══ Provided entries ══

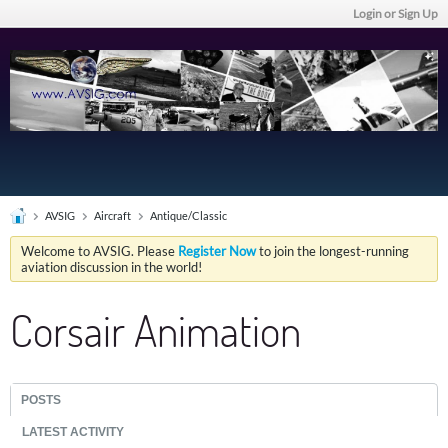
Login or Sign Up
AVSIG
Aircraft
Antique/Classic
Welcome to AVSIG. Please
Register Now
to join the longest-running
aviation discussion in the world!
Corsair Animation
POSTS
LATEST ACTIVITY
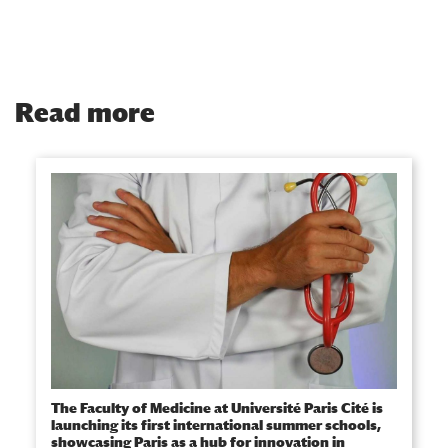
Read more
The Faculty of Medicine at Université Paris Cité is
launching its first international summer schools,
showcasing Paris as a hub for innovation in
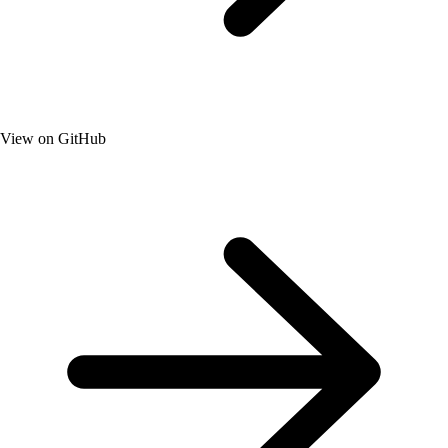
View on GitHub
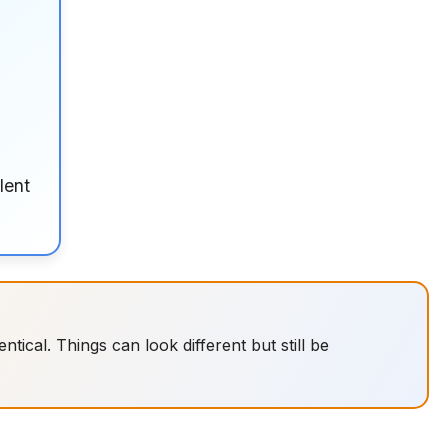
lent
tical. Things can look different but still be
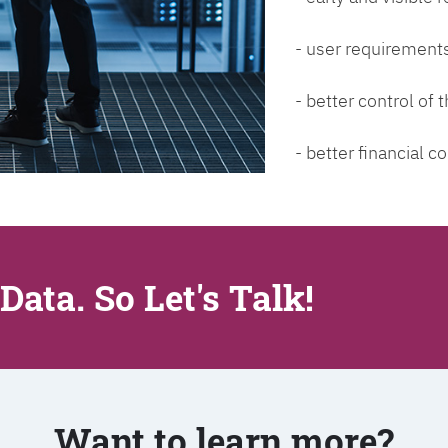
- user requirements
- better control of
- better financial co
Data. So Let's Talk!
Want to learn more?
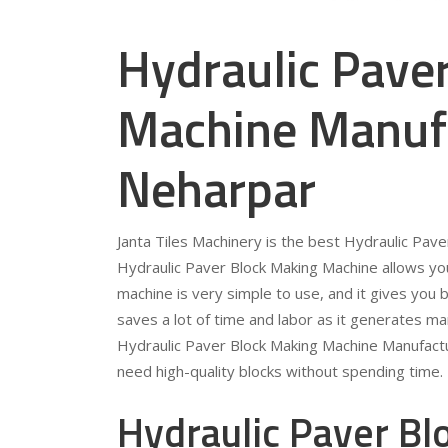
Hydraulic Pave
Machine Manufa
Neharpar
Janta Tiles Machinery is the best Hydraulic Pav
Hydraulic Paver Block Making Machine allows you
machine is very simple to use, and it gives you b
saves a lot of time and labor as it generates ma
Hydraulic Paver Block Making Machine Manufactu
need high-quality blocks without spending time.
Hydraulic Paver B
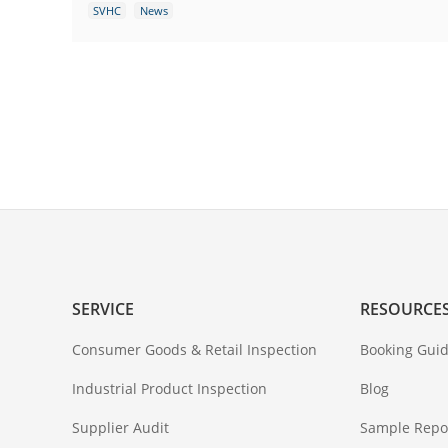
SVHC
News
SERVICE
RESOURCE
Consumer Goods & Retail Inspection
Booking Guid
Industrial Product Inspection
Blog
Supplier Audit
Sample Repo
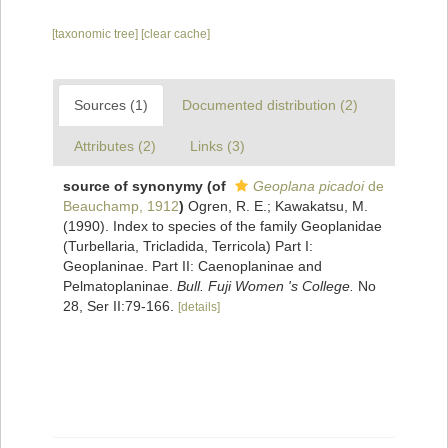
[taxonomic tree]
[clear cache]
Sources (1)
Documented distribution (2)
Attributes (2)
Links (3)
source of synonymy
(of
Geoplana picadoi
de
Beauchamp, 1912
)
Ogren, R. E.; Kawakatsu, M.
(1990). Index to species of the family Geoplanidae
(Turbellaria, Tricladida, Terricola) Part I:
Geoplaninae. Part II: Caenoplaninae and
Pelmatoplaninae.
Bull. Fuji Women 's College.
No
28, Ser II:79-166.
[details]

═══

**Exercise directions:**
If a line of the data contains "Part", it counts; report the number of such lines and nothing else.

**Answer to this exercise:**
2